↓

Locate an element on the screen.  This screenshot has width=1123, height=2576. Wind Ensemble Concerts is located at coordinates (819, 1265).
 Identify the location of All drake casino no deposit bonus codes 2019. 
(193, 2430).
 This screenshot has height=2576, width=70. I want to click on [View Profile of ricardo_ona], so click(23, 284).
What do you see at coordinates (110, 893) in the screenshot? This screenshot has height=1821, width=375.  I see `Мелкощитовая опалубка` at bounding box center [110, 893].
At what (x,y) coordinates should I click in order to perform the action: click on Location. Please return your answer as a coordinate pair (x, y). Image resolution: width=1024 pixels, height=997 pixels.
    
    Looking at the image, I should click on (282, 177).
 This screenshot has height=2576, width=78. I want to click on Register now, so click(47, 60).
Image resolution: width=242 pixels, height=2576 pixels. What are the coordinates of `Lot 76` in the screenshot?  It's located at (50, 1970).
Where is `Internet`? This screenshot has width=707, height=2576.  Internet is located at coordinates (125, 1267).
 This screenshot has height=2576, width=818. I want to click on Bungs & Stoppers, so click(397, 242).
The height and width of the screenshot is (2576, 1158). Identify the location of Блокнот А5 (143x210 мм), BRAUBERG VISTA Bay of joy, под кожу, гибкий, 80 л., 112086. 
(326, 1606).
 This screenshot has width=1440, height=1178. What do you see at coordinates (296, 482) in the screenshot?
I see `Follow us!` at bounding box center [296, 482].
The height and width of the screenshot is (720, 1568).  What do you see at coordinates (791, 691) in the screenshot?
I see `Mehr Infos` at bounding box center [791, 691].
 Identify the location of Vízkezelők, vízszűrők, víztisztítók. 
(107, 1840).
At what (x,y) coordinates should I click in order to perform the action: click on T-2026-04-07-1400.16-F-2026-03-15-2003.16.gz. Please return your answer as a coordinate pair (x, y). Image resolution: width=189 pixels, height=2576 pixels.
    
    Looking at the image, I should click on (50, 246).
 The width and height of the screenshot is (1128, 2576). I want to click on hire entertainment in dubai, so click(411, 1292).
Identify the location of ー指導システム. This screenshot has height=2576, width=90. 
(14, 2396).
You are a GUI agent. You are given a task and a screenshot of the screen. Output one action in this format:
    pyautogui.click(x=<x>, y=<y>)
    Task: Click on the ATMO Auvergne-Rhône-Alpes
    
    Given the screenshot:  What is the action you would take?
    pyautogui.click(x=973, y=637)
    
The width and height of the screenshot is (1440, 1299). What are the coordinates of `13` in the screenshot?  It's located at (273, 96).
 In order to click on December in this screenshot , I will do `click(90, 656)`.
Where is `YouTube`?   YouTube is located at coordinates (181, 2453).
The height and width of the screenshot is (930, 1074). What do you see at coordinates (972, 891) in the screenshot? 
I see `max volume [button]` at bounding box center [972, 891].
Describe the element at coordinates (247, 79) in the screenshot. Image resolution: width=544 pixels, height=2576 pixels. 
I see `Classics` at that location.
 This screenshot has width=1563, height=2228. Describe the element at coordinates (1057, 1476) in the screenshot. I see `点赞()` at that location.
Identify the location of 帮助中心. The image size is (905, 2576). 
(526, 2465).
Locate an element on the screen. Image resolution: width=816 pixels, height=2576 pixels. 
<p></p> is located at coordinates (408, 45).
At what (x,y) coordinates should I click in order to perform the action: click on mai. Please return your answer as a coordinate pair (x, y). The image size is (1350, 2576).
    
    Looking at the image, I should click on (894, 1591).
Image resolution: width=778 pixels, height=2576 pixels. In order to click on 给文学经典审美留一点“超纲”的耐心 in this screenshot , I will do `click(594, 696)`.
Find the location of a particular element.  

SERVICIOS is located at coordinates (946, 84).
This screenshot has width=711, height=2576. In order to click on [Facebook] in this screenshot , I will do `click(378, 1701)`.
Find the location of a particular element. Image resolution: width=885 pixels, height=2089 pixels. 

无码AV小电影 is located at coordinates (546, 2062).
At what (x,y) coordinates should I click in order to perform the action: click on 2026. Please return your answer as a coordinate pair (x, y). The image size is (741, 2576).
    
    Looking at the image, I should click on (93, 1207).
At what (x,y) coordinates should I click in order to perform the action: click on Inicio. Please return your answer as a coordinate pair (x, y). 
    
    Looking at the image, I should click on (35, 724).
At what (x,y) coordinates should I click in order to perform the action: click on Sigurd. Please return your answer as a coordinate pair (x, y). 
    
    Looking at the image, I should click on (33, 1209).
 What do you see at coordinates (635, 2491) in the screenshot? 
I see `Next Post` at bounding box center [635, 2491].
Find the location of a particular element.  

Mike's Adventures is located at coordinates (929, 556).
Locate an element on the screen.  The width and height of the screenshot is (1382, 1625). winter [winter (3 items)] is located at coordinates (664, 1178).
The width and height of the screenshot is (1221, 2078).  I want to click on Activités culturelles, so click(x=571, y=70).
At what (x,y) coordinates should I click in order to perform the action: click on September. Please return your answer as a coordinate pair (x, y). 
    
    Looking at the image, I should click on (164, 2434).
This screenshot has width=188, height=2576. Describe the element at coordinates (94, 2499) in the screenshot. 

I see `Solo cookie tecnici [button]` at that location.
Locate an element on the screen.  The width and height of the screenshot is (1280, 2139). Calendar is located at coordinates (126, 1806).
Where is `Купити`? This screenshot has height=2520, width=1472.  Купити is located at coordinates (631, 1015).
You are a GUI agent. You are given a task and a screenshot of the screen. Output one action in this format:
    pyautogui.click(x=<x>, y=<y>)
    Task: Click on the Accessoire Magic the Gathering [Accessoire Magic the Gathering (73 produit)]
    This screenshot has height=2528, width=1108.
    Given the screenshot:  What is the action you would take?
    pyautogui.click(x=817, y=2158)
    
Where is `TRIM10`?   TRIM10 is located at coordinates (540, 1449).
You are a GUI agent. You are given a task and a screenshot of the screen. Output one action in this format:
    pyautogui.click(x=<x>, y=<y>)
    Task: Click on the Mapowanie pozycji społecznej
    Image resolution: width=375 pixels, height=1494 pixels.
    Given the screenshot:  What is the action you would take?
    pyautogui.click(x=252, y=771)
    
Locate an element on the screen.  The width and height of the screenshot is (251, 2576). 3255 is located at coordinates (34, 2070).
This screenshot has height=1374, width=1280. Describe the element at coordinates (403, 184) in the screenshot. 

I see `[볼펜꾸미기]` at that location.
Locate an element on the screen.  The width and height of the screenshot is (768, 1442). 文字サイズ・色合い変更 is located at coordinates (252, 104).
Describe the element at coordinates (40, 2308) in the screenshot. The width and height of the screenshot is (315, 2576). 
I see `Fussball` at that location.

↑

Aim of the exercise - The entries above hold the needed span. Transcribe exactly the lines from the one with "The width and height of the screenshot is (1221, 2078)." to the one with "This screenshot has height=2528, width=1108.", both included.

Result -
The width and height of the screenshot is (1221, 2078).  I want to click on Activités culturelles, so click(x=571, y=70).
At what (x,y) coordinates should I click in order to perform the action: click on September. Please return your answer as a coordinate pair (x, y). 
    
    Looking at the image, I should click on (164, 2434).
This screenshot has width=188, height=2576. Describe the element at coordinates (94, 2499) in the screenshot. 

I see `Solo cookie tecnici [button]` at that location.
Locate an element on the screen.  The width and height of the screenshot is (1280, 2139). Calendar is located at coordinates (126, 1806).
Where is `Купити`? This screenshot has height=2520, width=1472.  Купити is located at coordinates (631, 1015).
You are a GUI agent. You are given a task and a screenshot of the screen. Output one action in this format:
    pyautogui.click(x=<x>, y=<y>)
    Task: Click on the Accessoire Magic the Gathering [Accessoire Magic the Gathering (73 produit)]
    This screenshot has height=2528, width=1108.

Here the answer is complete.